When life is good it can be even better when there is someone to share it with, to enjoy successes, celebrate, have a laugh and relax with.
And when life isn’t going so well, it’s often easier to deal with disappointment, drama, disaster and loss when there is someone there who cares about us. Having someone at your back to give encouragement and strength and a necessary boost when you are unable to call on your own resources.
Problems can seem less overwhelming when you share them, when someone can give another perspective, or provide a safe place where we can offload and we can be accepted as we are.
Paradoxically it is often when we are most in need of this support, that we are most likely to withdraw emotionally. The fear that we will be judged and found wanting, often stops us reaching out. Most of the time we don’t realise we are doing it, it’s an autopilot or ‘default’ position in dealing with stress. We might see ourselves as strong and capable, and not like this perception to be challenged by admitting vulnerability and weakness to others, even our nearest and dearest in relationships. Or we may feel that we have to just get on with things, be independent and not trouble anyone else.

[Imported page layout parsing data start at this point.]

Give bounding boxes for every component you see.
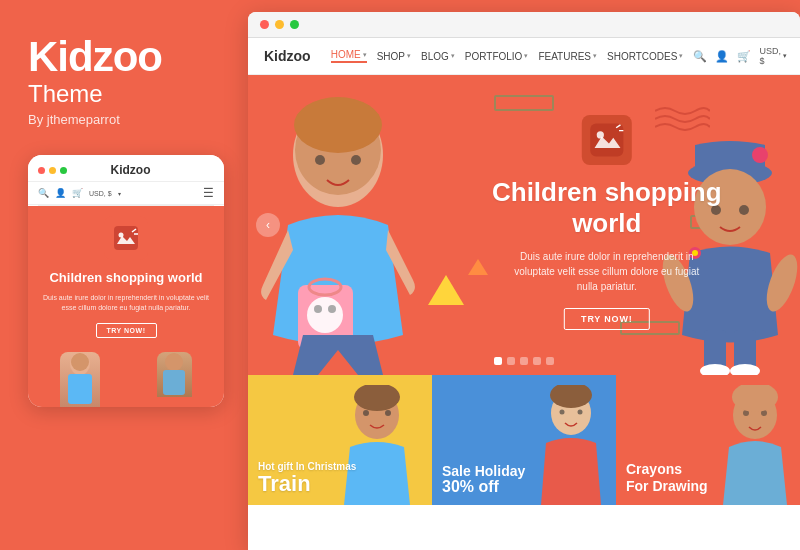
hero-child-left	[248, 95, 428, 375]
svg-point-33	[363, 410, 369, 416]
svg-point-1	[119, 233, 124, 238]
mobile-try-now-button[interactable]: TRY NOW!	[96, 323, 157, 338]
child-left-svg	[60, 352, 100, 407]
hero-logo-svg	[589, 122, 625, 158]
hero-dot-4[interactable]	[533, 357, 541, 365]
shop-chevron: ▾	[407, 52, 411, 60]
mobile-dot-minimize	[49, 167, 56, 174]
shortcodes-chevron: ▾	[679, 52, 683, 60]
svg-rect-6	[163, 370, 185, 395]
features-chevron: ▾	[593, 52, 597, 60]
brand-name: Kidzoo	[28, 36, 162, 78]
mobile-hero-sub: Duis aute irure dolor in reprehenderit i…	[28, 289, 224, 317]
product-label-crayons: Crayons	[626, 461, 790, 478]
desktop-nav-brand: Kidzoo	[264, 48, 311, 64]
mobile-logo-icon	[104, 216, 148, 260]
desktop-navbar: Kidzoo HOME ▾ SHOP ▾ BLOG ▾ PORTFOLIO ▾ …	[248, 38, 800, 75]
hero-description: Duis aute irure dolor in reprehenderit i…	[507, 249, 707, 294]
product-card-sale[interactable]: Sale Holiday 30% off	[432, 375, 616, 505]
nav-item-home[interactable]: HOME ▾	[331, 49, 367, 63]
product-card-train-label: Hot gift In Christmas Train	[258, 461, 422, 495]
svg-rect-3	[68, 374, 92, 404]
desktop-cart-icon[interactable]: 🛒	[737, 50, 751, 63]
product-label-sale: Sale Holiday	[442, 464, 606, 479]
blog-chevron: ▾	[451, 52, 455, 60]
desktop-titlebar	[248, 12, 800, 38]
hero-content: Children shopping world Duis aute irure …	[469, 115, 745, 330]
desktop-currency[interactable]: USD, $ ▾	[759, 46, 787, 66]
hero-section: Children shopping world Duis aute irure …	[248, 75, 800, 375]
svg-point-16	[328, 305, 336, 313]
product-card-sale-label: Sale Holiday 30% off	[442, 464, 606, 495]
product-label-train: Train	[258, 473, 422, 495]
svg-point-4	[71, 353, 89, 371]
svg-point-31	[597, 131, 604, 138]
product-label-off: 30% off	[442, 479, 606, 495]
mobile-child-left	[60, 352, 100, 407]
svg-point-34	[385, 410, 391, 416]
svg-point-14	[307, 297, 343, 333]
mobile-titlebar: Kidzoo	[28, 155, 224, 182]
mobile-hero-area: Children shopping world Duis aute irure …	[28, 206, 224, 407]
currency-chevron: ▾	[118, 190, 121, 197]
left-panel: Kidzoo Theme By jthemeparrot Kidzoo 🔍 👤 …	[0, 0, 248, 550]
desktop-user-icon[interactable]: 👤	[715, 50, 729, 63]
hero-dot-2[interactable]	[507, 357, 515, 365]
hero-logo-icon	[582, 115, 632, 165]
nav-item-shop[interactable]: SHOP ▾	[377, 51, 411, 62]
brand-subtitle: Theme	[28, 80, 103, 108]
triangle-yellow	[428, 275, 464, 305]
mobile-child-right	[157, 352, 192, 397]
desktop-dot-maximize	[290, 20, 299, 29]
svg-point-37	[560, 410, 565, 415]
desktop-dot-close	[260, 20, 269, 29]
hero-dots	[494, 357, 554, 365]
hero-dot-3[interactable]	[520, 357, 528, 365]
nav-item-blog[interactable]: BLOG ▾	[421, 51, 455, 62]
svg-point-5	[165, 353, 183, 371]
mobile-children-figures	[28, 348, 224, 407]
desktop-mockup: Kidzoo HOME ▾ SHOP ▾ BLOG ▾ PORTFOLIO ▾ …	[248, 12, 800, 550]
mobile-mockup: Kidzoo 🔍 👤 🛒 USD, $ ▾ ☰	[28, 155, 224, 407]
currency-chevron-icon: ▾	[783, 52, 787, 60]
mobile-try-btn-container: TRY NOW!	[28, 317, 224, 348]
mobile-dot-maximize	[60, 167, 67, 174]
product-card-train[interactable]: Hot gift In Christmas Train	[248, 375, 432, 505]
currency-label: USD, $	[89, 190, 112, 197]
cart-icon: 🛒	[72, 188, 83, 198]
nav-item-features[interactable]: FEATURES ▾	[538, 51, 597, 62]
svg-point-9	[294, 97, 382, 153]
hero-title: Children shopping world	[469, 177, 745, 239]
mobile-dots	[38, 167, 67, 174]
svg-point-38	[578, 410, 583, 415]
desktop-search-icon[interactable]: 🔍	[693, 50, 707, 63]
hero-dot-5[interactable]	[546, 357, 554, 365]
mobile-icons-row: 🔍 👤 🛒 USD, $ ▾ ☰	[28, 182, 224, 205]
hero-child-left-svg	[248, 95, 428, 375]
mobile-brand: Kidzoo	[111, 163, 151, 177]
search-icon: 🔍	[38, 188, 49, 198]
nav-right-icons: 🔍 👤 🛒 USD, $ ▾	[693, 46, 787, 66]
nav-item-shortcodes[interactable]: SHORTCODES ▾	[607, 51, 683, 62]
svg-point-11	[351, 155, 361, 165]
svg-rect-30	[590, 123, 623, 156]
mobile-icon-group: 🔍 👤 🛒 USD, $ ▾	[38, 188, 121, 198]
home-chevron: ▾	[363, 51, 367, 59]
child-right-svg	[157, 352, 192, 397]
desktop-dot-minimize	[275, 20, 284, 29]
product-section: Hot gift In Christmas Train Sale Holiday…	[248, 375, 800, 505]
svg-point-15	[314, 305, 322, 313]
user-icon: 👤	[55, 188, 66, 198]
hero-prev-arrow[interactable]: ‹	[256, 213, 280, 237]
hero-try-now-button[interactable]: TRY NOW!	[564, 308, 649, 330]
logo-svg	[112, 224, 140, 252]
hamburger-icon[interactable]: ☰	[203, 186, 214, 200]
mobile-dot-close	[38, 167, 45, 174]
deco-rect-top	[494, 95, 554, 111]
nav-item-portfolio[interactable]: PORTFOLIO ▾	[465, 51, 529, 62]
product-card-crayons[interactable]: Crayons For Drawing	[616, 375, 800, 505]
brand-by: By jthemeparrot	[28, 112, 120, 127]
hero-dot-1[interactable]	[494, 357, 502, 365]
svg-point-10	[315, 155, 325, 165]
product-label-drawing: For Drawing	[626, 478, 790, 495]
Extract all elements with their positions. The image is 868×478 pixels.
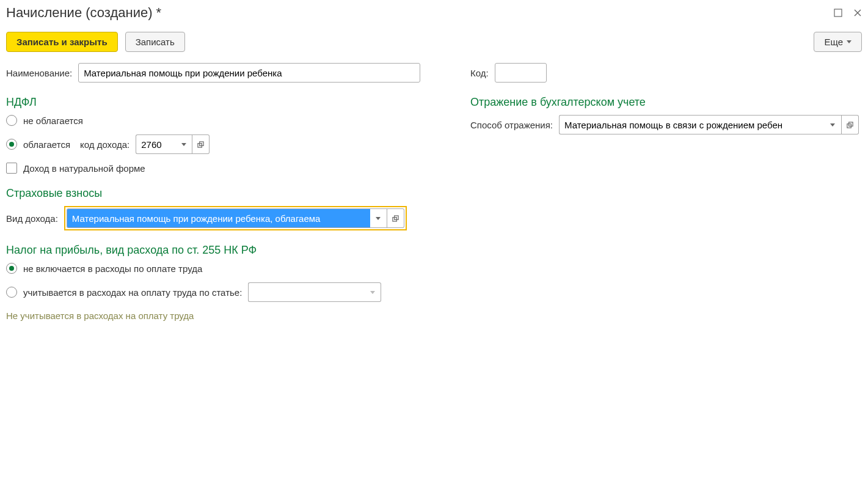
income-code-open-button[interactable] (192, 134, 210, 154)
natural-income-label: Доход в натуральной форме (23, 163, 145, 174)
reflection-method-input[interactable] (559, 115, 825, 134)
ndfl-not-taxed-radio[interactable] (6, 115, 17, 126)
income-type-dropdown-button[interactable] (370, 208, 387, 228)
ndfl-not-taxed-label: не облагается (23, 116, 83, 126)
reflection-method-label: Способ отражения: (470, 120, 553, 130)
chevron-down-icon (847, 40, 852, 43)
ndfl-taxed-label: облагается (23, 139, 70, 150)
code-label: Код: (470, 68, 489, 78)
profit-tax-section-title: Налог на прибыль, вид расхода по ст. 255… (6, 244, 446, 257)
svg-rect-0 (834, 9, 842, 17)
not-included-label: не включается в расходы по оплате труда (23, 263, 202, 274)
included-by-article-radio[interactable] (6, 287, 17, 298)
included-by-article-label: учитывается в расходах на оплату труда п… (23, 287, 242, 298)
close-icon[interactable] (853, 9, 862, 17)
save-button[interactable]: Записать (125, 32, 185, 52)
name-label: Наименование: (6, 68, 72, 78)
chevron-down-icon (376, 217, 381, 220)
name-input[interactable] (78, 63, 420, 83)
income-type-open-button[interactable] (387, 208, 404, 228)
more-button-label: Еще (824, 37, 843, 47)
open-icon (847, 122, 853, 128)
chevron-down-icon (181, 143, 186, 146)
expense-article-dropdown-button[interactable] (364, 282, 381, 302)
insurance-section-title: Страховые взносы (6, 187, 446, 200)
reflection-method-dropdown-button[interactable] (825, 115, 842, 134)
chevron-down-icon (370, 291, 375, 294)
chevron-down-icon (830, 123, 835, 127)
checkbox-icon[interactable] (834, 9, 842, 17)
accounting-section-title: Отражение в бухгалтерском учете (470, 96, 862, 109)
not-included-radio[interactable] (6, 263, 17, 274)
open-icon (392, 215, 399, 222)
income-code-label: код дохода: (80, 139, 129, 150)
income-type-input[interactable] (67, 208, 370, 228)
income-code-input[interactable] (136, 134, 175, 154)
more-button[interactable]: Еще (814, 32, 862, 52)
save-and-close-button[interactable]: Записать и закрыть (6, 32, 118, 52)
profit-tax-note: Не учитывается в расходах на оплату труд… (6, 311, 446, 321)
income-code-dropdown-button[interactable] (175, 134, 192, 154)
code-input[interactable] (495, 63, 547, 83)
reflection-method-open-button[interactable] (842, 115, 859, 134)
page-title: Начисление (создание) * (6, 5, 161, 21)
ndfl-taxed-radio[interactable] (6, 139, 17, 150)
income-type-label: Вид дохода: (6, 213, 58, 224)
natural-income-checkbox[interactable] (6, 163, 17, 174)
ndfl-section-title: НДФЛ (6, 96, 446, 109)
expense-article-input[interactable] (248, 282, 364, 302)
open-icon (197, 141, 204, 148)
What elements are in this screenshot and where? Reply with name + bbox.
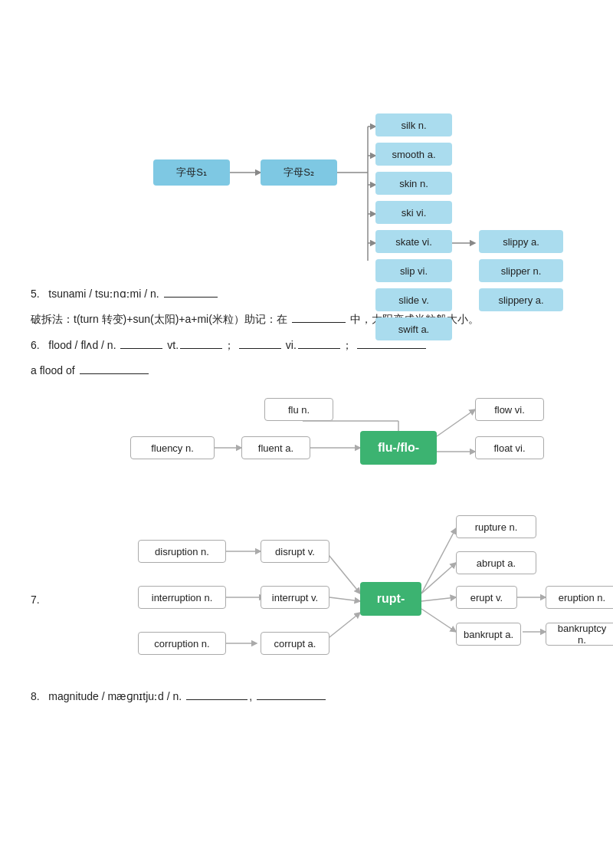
item5-analysis: 破拆法：t(turn 转变)+sun(太阳)+a+mi(米粒）助记：在 中，太阳… <box>31 309 582 330</box>
box-flu: flu n. <box>264 398 333 421</box>
box-slippy: slippy a. <box>479 230 563 253</box>
item5-analysis-text: 破拆法：t(turn 转变)+sun(太阳)+a+mi(米粒）助记：在 <box>31 313 287 325</box>
item6-aflood-text: a flood of <box>31 364 75 376</box>
svg-line-18 <box>437 409 475 436</box>
svg-line-27 <box>421 563 456 593</box>
box-slide: slide v. <box>375 288 452 311</box>
item8-blank1 <box>186 699 247 700</box>
item8-word: magnitude / mæɡnɪtjuːd / n. <box>48 690 182 702</box>
item6-aflood-blank <box>80 373 149 374</box>
item8-blank2 <box>257 699 326 700</box>
diagram1: 字母S₁ 字母S₂ silk n. smooth a. skin n. ski … <box>31 15 582 261</box>
diagram1-connectors <box>31 15 582 261</box>
svg-line-26 <box>421 528 456 593</box>
item6-blank2 <box>180 348 222 349</box>
diagram3-container: disruption n. disrupt v. interruption n.… <box>31 501 582 670</box>
item6-blank5 <box>357 348 426 349</box>
item5-blank2 <box>292 322 346 323</box>
box-corrupt: corrupt a. <box>261 632 329 655</box>
svg-line-29 <box>421 609 456 632</box>
item5-label: 5. <box>31 288 40 300</box>
box-zi2: 字母S₂ <box>261 159 337 186</box>
diagram2: flu n. fluency n. fluent a. flu-/flo- fl… <box>31 394 582 494</box>
box-rupt: rupt- <box>360 582 421 616</box>
svg-line-23 <box>329 597 360 601</box>
box-skin: skin n. <box>375 172 452 195</box>
box-bankruptcy: bankruptcy n. <box>546 623 613 646</box>
box-disrupt: disrupt v. <box>261 540 329 563</box>
box-slipper: slipper n. <box>479 259 563 282</box>
box-ski: ski vi. <box>375 201 452 224</box>
box-slip: slip vi. <box>375 259 452 282</box>
box-swift: swift a. <box>375 317 452 340</box>
item6-line1: 6. flood / flʌd / n. vt.； vi.； <box>31 335 582 356</box>
item6-aflood: a flood of <box>31 360 582 381</box>
item6-word: flood / flʌd / n. <box>48 339 116 351</box>
item5-blank <box>164 297 218 298</box>
box-corruption: corruption n. <box>138 632 226 655</box>
item6-blank1 <box>120 348 162 349</box>
diagram3: disruption n. disrupt v. interruption n.… <box>31 501 582 670</box>
item8-line: 8. magnitude / mæɡnɪtjuːd / n. , <box>31 686 582 707</box>
item5-word: tsunami / tsuːnɑːmi / n. <box>48 288 159 300</box>
box-zi1: 字母S₁ <box>153 159 230 186</box>
box-fluency: fluency n. <box>130 436 215 459</box>
box-eruption: eruption n. <box>546 586 613 609</box>
box-slippery: slippery a. <box>479 288 563 311</box>
text-section-8: 8. magnitude / mæɡnɪtjuːd / n. , <box>31 686 582 707</box>
box-rupture: rupture n. <box>456 515 536 538</box>
box-float: float vi. <box>475 436 544 459</box>
item8-label: 8. <box>31 690 40 702</box>
box-bankrupt: bankrupt a. <box>456 623 521 646</box>
box-disruption: disruption n. <box>138 540 226 563</box>
box-silk: silk n. <box>375 113 452 136</box>
svg-line-21 <box>326 551 360 593</box>
box-skate: skate vi. <box>375 230 452 253</box>
item6-blank4 <box>298 348 340 349</box>
box-flu-center: flu-/flo- <box>360 431 437 465</box>
svg-line-28 <box>421 597 456 601</box>
box-interrupt: interrupt v. <box>261 586 329 609</box>
item7-label: 7. <box>31 593 40 606</box>
box-erupt: erupt v. <box>456 586 517 609</box>
box-smooth: smooth a. <box>375 143 452 166</box>
item6-blank3 <box>239 348 281 349</box>
box-fluent: fluent a. <box>241 436 310 459</box>
box-interruption: interruption n. <box>138 586 226 609</box>
box-flow: flow vi. <box>475 398 544 421</box>
box-abrupt: abrupt a. <box>456 551 536 574</box>
item6-label: 6. <box>31 339 40 351</box>
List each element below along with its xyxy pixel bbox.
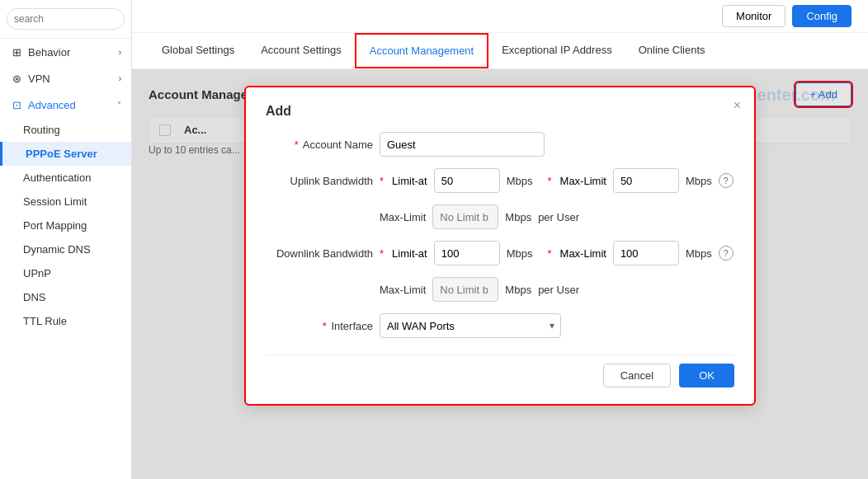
uplink-max-per-user-input[interactable] [432, 204, 498, 229]
search-input[interactable] [7, 8, 125, 30]
interface-label: * Interface [266, 320, 373, 332]
tab-account-management[interactable]: Account Management [355, 33, 488, 68]
downlink-max-per-user-input[interactable] [432, 277, 498, 302]
sidebar-label-port-mapping: Port Mapping [23, 219, 87, 232]
downlink-limit-at-label: Limit-at [392, 247, 427, 260]
sidebar-label-session-limit: Session Limit [23, 195, 87, 208]
interface-select[interactable]: All WAN Ports WAN1 WAN2 [380, 313, 561, 338]
downlink-max-limit-input[interactable] [613, 241, 679, 265]
sidebar-label-pppoe-server: PPPoE Server [26, 148, 97, 160]
uplink-limit-at-label: Limit-at [392, 175, 427, 187]
sidebar-item-port-mapping[interactable]: Port Mapping [0, 214, 131, 237]
sidebar-label-behavior: Behavior [28, 46, 70, 59]
sidebar-item-behavior[interactable]: ⊞ Behavior › [0, 39, 131, 65]
uplink-help-icon[interactable]: ? [719, 173, 734, 188]
search-container [0, 0, 131, 39]
sidebar-item-ttl-rule[interactable]: TTL Rule [0, 309, 131, 333]
close-button[interactable]: × [734, 99, 741, 112]
main-content: Monitor Config Global Settings Account S… [132, 0, 868, 479]
sidebar-label-vpn: VPN [28, 73, 50, 85]
modal-title: Add [266, 104, 734, 119]
uplink-max-limit-label: Max-Limit [560, 175, 606, 187]
downlink-limit-at-unit: Mbps [507, 247, 533, 260]
sidebar-item-vpn[interactable]: ⊛ VPN › [0, 65, 131, 92]
uplink-bandwidth-row: Uplink Bandwidth * Limit-at Mbps * Max-L… [266, 168, 734, 193]
tab-global-settings[interactable]: Global Settings [149, 34, 248, 68]
uplink-bandwidth-label: Uplink Bandwidth [266, 175, 373, 187]
vpn-icon: ⊛ [10, 72, 23, 85]
uplink-max-limit-per-user-row: Max-Limit Mbps per User [266, 204, 734, 229]
add-modal: Add × * Account Name Uplink Bandwidth * [244, 86, 756, 406]
grid-icon: ⊞ [10, 45, 23, 59]
downlink-per-user-unit: Mbps [505, 284, 531, 296]
monitor-button[interactable]: Monitor [722, 5, 785, 27]
downlink-max-per-user-label: Max-Limit [380, 284, 426, 296]
topbar: Monitor Config [132, 0, 868, 33]
account-name-label: * Account Name [266, 139, 373, 151]
downlink-help-icon[interactable]: ? [719, 246, 734, 261]
tab-exceptional-ip[interactable]: Exceptional IP Address [488, 34, 625, 68]
sidebar-item-advanced[interactable]: ⊡ Advanced ˅ [0, 92, 131, 118]
per-user-label-up: per User [538, 211, 579, 223]
modal-footer: Cancel OK [266, 355, 734, 387]
account-name-input[interactable] [380, 132, 545, 157]
uplink-limit-at-unit: Mbps [507, 175, 533, 187]
chevron-right-icon: › [119, 74, 121, 83]
sidebar-label-dns: DNS [23, 291, 45, 303]
chevron-right-icon: › [119, 48, 121, 57]
sidebar-label-dynamic-dns: Dynamic DNS [23, 243, 91, 256]
uplink-max-limit-input[interactable] [613, 168, 679, 193]
sidebar-label-upnp: UPnP [23, 267, 51, 279]
cancel-button[interactable]: Cancel [603, 364, 671, 387]
sidebar-item-dynamic-dns[interactable]: Dynamic DNS [0, 237, 131, 261]
tab-account-settings[interactable]: Account Settings [248, 34, 355, 68]
uplink-max-limit-unit: Mbps [686, 175, 712, 187]
sidebar-item-pppoe-server[interactable]: PPPoE Server [0, 142, 131, 166]
uplink-max-per-user-label: Max-Limit [380, 211, 426, 223]
modal-overlay: Add × * Account Name Uplink Bandwidth * [132, 69, 868, 479]
sidebar-item-authentication[interactable]: Authentication [0, 166, 131, 190]
sidebar-label-ttl-rule: TTL Rule [23, 315, 67, 327]
sidebar-label-advanced: Advanced [28, 99, 76, 111]
nav-tabs: Global Settings Account Settings Account… [132, 33, 868, 69]
uplink-limit-at-input[interactable] [434, 168, 500, 193]
tab-online-clients[interactable]: Online Clients [625, 34, 719, 68]
account-name-row: * Account Name [266, 132, 734, 157]
sidebar-label-routing: Routing [23, 124, 60, 136]
sidebar-item-upnp[interactable]: UPnP [0, 261, 131, 285]
downlink-max-limit-per-user-row: Max-Limit Mbps per User [266, 277, 734, 302]
per-user-label-down: per User [538, 284, 579, 296]
chevron-down-icon: ˅ [117, 101, 121, 110]
ok-button[interactable]: OK [679, 364, 734, 387]
downlink-bandwidth-label: Downlink Bandwidth [266, 247, 373, 260]
config-button[interactable]: Config [792, 5, 851, 27]
sidebar-item-dns[interactable]: DNS [0, 285, 131, 309]
sidebar-item-routing[interactable]: Routing [0, 118, 131, 142]
sidebar-label-authentication: Authentication [23, 171, 91, 184]
uplink-per-user-unit: Mbps [505, 211, 531, 223]
sidebar-item-session-limit[interactable]: Session Limit [0, 190, 131, 214]
downlink-max-limit-unit: Mbps [686, 247, 712, 260]
advanced-icon: ⊡ [10, 98, 23, 111]
interface-select-wrapper: All WAN Ports WAN1 WAN2 [380, 313, 561, 338]
downlink-max-limit-label: Max-Limit [560, 247, 606, 260]
sidebar: ⊞ Behavior › ⊛ VPN › ⊡ Advanced ˅ Routin… [0, 0, 132, 479]
downlink-limit-at-input[interactable] [434, 241, 500, 265]
interface-row: * Interface All WAN Ports WAN1 WAN2 [266, 313, 734, 338]
content-area: Account Management List sysnetcenter.com… [132, 69, 868, 479]
downlink-bandwidth-row: Downlink Bandwidth * Limit-at Mbps * Max… [266, 241, 734, 265]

The more one person withdraws emotionally, its difficult for the other to keep things going; insecurities and defensive behavior can create patterns of behavior that are unhelpful and potentially damaging to the relationship.
As a result, when many people come and see counselors over relationship issues, the following are fairly common themes…
• I feel as if I am on a rollercoaster and can’t get off
• I have to tiptoe around my partner
• I seem do everything in our relationship
• My partner has stopped noticing and appreciating me
• I feel as if I am invisible
• My partner constantly nags or criticises me
• My partner doesn’t make any effort in our relationship
• We don’t spend any time together
• Should I stay or should I go?
• I’m not sure if I love my partner, but I don’t want to leave
• All we have in common is our children
Where counseling can be helpful is to take a look what you are doing in the relationship, and to be really clear on what your own behavioural patterns are. What needs are being met, and what needs are not being met. What behaviour are you exhibiting yourself when under stress. Do you withdraw emotionally? Do you get defensive and aggressive?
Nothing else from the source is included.